她不免也微微一嘆,怎么就攤上了個修真末世。
至于她,去不去海神宮在兩可之間。
師尊的意思,她就不用去了。只因如今她的安危關系到很多離虛級以上修士性命,離開她,便沒人能夠行使金針之術。
她如今算是整個修真界的寶貝蛋,沒人想她死。
這種神秘的海神宮,也不知其中是否危險,因而她就不用去涉險了。
顧長夏也不反對,為了醫灸靈書和百香丸,該冒的險她都經歷過了,該承擔的責任她也都做到了。

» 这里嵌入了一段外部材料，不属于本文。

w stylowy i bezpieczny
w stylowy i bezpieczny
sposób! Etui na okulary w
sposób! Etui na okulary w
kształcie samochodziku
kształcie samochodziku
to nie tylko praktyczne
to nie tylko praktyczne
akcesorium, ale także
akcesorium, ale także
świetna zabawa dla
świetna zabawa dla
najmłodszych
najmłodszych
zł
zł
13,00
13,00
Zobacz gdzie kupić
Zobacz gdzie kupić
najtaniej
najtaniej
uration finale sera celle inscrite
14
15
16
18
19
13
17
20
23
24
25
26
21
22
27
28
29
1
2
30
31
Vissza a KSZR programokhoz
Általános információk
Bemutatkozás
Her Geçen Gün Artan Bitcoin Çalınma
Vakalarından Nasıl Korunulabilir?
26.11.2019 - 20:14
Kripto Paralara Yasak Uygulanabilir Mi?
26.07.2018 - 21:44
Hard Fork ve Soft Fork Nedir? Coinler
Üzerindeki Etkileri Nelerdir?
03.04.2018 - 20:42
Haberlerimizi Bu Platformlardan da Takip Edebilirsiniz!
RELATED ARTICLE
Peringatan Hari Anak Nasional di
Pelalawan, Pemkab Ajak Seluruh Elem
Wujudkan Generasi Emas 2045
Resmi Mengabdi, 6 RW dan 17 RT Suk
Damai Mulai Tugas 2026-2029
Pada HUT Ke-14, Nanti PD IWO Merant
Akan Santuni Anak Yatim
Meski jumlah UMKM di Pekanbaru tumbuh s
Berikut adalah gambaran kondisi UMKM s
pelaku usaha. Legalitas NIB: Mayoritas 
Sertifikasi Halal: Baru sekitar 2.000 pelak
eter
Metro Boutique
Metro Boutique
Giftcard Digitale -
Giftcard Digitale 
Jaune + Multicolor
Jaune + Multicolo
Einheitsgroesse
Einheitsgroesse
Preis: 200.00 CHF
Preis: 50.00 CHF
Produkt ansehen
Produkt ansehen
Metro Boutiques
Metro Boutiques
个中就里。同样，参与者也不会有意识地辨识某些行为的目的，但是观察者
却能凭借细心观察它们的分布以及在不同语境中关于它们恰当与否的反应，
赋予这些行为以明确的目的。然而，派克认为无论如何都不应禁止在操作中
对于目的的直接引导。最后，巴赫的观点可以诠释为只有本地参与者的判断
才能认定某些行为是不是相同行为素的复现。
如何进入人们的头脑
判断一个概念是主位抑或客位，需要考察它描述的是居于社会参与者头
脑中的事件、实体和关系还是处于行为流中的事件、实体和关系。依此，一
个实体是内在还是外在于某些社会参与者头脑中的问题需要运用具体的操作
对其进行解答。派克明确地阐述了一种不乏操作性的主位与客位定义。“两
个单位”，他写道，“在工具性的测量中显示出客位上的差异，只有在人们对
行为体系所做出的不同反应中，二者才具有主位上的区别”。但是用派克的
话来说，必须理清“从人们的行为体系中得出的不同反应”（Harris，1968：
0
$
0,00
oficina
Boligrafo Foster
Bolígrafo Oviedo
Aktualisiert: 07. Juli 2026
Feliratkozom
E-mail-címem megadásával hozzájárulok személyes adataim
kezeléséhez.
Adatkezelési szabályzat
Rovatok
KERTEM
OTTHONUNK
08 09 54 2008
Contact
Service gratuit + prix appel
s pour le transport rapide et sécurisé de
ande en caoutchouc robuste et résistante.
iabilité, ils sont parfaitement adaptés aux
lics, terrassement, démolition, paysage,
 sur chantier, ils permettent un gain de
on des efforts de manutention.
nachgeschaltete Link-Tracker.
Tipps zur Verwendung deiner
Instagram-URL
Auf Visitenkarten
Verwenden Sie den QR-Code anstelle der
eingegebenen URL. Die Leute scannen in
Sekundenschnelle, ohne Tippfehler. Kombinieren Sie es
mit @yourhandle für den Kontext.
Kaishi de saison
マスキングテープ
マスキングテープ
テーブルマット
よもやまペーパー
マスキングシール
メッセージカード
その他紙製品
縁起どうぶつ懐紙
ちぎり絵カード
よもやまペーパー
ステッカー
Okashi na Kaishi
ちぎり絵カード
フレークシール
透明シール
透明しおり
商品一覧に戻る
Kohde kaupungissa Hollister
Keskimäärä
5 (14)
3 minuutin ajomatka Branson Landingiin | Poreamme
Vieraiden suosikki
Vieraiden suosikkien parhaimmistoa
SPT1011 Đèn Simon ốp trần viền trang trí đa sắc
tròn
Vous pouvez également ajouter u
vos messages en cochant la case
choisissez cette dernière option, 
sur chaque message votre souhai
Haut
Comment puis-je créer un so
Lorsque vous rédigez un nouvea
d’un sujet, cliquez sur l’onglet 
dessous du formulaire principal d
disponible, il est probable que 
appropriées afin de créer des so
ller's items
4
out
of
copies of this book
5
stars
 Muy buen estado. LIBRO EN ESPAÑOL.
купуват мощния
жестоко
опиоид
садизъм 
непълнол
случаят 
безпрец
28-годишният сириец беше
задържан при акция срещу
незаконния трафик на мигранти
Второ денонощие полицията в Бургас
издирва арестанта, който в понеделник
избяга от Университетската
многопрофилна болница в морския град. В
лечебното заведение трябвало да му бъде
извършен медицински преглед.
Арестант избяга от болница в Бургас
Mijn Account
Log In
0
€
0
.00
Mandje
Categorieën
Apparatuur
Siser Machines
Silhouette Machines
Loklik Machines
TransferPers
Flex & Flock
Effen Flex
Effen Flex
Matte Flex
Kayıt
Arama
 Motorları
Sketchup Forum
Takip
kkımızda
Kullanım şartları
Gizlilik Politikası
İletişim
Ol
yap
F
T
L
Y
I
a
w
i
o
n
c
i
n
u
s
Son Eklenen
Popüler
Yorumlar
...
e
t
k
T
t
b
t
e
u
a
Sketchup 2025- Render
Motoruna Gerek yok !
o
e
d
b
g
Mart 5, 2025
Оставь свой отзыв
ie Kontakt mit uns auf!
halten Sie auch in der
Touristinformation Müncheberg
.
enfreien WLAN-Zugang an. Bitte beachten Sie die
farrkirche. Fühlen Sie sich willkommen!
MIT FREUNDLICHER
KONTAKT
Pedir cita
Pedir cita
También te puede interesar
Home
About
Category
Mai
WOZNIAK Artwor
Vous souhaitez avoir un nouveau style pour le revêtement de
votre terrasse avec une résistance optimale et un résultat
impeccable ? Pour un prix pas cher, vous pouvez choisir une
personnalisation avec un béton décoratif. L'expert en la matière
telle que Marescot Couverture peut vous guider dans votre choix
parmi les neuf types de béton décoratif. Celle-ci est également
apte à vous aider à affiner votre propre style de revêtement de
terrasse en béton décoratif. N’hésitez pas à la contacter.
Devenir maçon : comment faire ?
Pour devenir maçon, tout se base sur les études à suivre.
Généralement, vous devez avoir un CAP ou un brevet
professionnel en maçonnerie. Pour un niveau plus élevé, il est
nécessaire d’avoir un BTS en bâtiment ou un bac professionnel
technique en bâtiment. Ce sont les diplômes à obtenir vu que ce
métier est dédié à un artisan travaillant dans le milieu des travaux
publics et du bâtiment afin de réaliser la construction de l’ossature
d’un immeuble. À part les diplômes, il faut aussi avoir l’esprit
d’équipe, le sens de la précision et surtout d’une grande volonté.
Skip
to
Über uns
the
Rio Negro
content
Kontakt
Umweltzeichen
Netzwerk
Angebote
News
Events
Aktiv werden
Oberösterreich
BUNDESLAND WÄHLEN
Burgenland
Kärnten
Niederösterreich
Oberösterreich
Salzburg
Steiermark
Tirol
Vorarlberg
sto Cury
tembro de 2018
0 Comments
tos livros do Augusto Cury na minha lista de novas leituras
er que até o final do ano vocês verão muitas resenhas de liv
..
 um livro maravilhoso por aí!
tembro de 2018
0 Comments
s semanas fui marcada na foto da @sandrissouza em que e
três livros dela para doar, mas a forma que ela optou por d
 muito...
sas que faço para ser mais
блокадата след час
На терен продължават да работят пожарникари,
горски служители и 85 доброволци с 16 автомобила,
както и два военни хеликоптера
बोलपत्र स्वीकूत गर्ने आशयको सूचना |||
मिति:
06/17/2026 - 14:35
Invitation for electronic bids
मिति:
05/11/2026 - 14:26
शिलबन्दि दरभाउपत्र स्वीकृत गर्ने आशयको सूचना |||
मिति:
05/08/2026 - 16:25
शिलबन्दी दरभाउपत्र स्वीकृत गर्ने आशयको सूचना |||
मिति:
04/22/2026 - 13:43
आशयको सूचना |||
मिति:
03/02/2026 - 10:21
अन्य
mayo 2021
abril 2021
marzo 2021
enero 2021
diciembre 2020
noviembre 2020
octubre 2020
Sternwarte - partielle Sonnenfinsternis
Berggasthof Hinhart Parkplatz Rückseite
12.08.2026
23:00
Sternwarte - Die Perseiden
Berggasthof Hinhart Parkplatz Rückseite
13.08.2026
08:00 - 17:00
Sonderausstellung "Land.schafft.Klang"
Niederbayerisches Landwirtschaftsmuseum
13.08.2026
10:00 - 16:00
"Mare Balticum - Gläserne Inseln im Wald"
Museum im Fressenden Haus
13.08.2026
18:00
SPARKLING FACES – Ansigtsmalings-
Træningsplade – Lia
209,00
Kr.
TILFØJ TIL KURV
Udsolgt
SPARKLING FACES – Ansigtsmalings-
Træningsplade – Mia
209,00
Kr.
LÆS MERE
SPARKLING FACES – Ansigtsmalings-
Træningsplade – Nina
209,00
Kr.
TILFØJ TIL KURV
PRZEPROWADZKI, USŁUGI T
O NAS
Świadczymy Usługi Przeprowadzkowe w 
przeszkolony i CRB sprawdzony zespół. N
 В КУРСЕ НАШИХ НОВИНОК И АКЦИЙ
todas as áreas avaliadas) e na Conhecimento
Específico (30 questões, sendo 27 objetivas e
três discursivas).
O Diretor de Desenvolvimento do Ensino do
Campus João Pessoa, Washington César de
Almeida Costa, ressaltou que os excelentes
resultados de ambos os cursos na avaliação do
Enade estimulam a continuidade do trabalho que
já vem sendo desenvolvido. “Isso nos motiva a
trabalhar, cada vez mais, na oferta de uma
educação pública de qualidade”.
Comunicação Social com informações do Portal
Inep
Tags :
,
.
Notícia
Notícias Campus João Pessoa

要不是鬼氣的陰影時時刻刻浮現在天際,她真可以馬放南山退休養老。
因而,她欣然答應了師尊。
這天,又是連瑭來她這穩定食魂花毒性之時。
他離開的時候,問她。
“那海神宮,你去不去”他們這一批剛剛達成離虛境的天才,此次都會隨同各自師尊前行,包括大師兄也在其內。
“不去”。
這話一說出來,連瑭面色立即黑沉如鍋底。
“怎么,怕死”他冷嘲的語氣,隱沒在濃睫下的眼神藏著一抹薄怒。
顧長夏仰躺在放于石子鋪就的院子里的藤椅之上,懶洋洋地曬著冬日的陽光,含笑瞥了他一眼,點頭了。
連瑭果然被氣得要死。
他盯了她許久,擰眉冷笑了笑。“你最終還是得去,咱們拭目以待”
說完一甩袖子離開了。
這小子的表情,直覺要搞事。
顧長夏不覺好笑。她要是不愿意去,難不成他還能強行把她帶出宗門。
連瑭的確有些厲害,但不至于在師尊眼皮子底下做得出這種事。
擔心他氣死,顧長夏才沒回敬一句拭目以待。
大師兄剛好前后腳與連瑭擦肩而過,進門來時,連瑭深具穿透力的冷哼聲,嘲諷意味分外濃郁。
大師兄沒理他,進來以后,站在她旁邊的梅樹下,與她對視一眼后,他攀著梅枝輕嗅,眼神卻悠悠蕩蕩看著高空。
顧長夏順著他視線看了一陣。
雪后晴朗的天空一碧如洗,難得鬼氣被飄散開來一部分,其后明鏡透亮的湛藍,映著盛夏時分才有的耀眼白光,彷如暴風雨后烏云破裂,從其后映照下來的澄澈閃光的天空,充滿了一種神性美。
那小小的明澈而湛藍的天空,它是如此彌足珍貴,彷如鬼氣污染籠罩之后,還給人間的最后一抹凈土。
顧長夏懂了,以大師兄的性子,應該也同師尊他們一樣,有著要拯救大陸億萬萬生靈脫離鬼氣苦海的崇高理想。
大師兄就這么站了一陣,又被師尊派來的小童子叫走,讓他去見客,說是雪域的雪陽尊者派了一位弟子前來靈虛仙宗拜會。
他聽到這傳話時,立即低頭微微看了她一眼,眼神之中有著說不出的溫柔憐惜之意,欲言又止的神色,隨即只是淺淺一笑,十分堅定的背影回身見客去了。
那位雪陽尊者便是大師兄當時去雪域,跟著修習過二十年音律的的長者。
也不知他老人家派弟子前來有什么要事。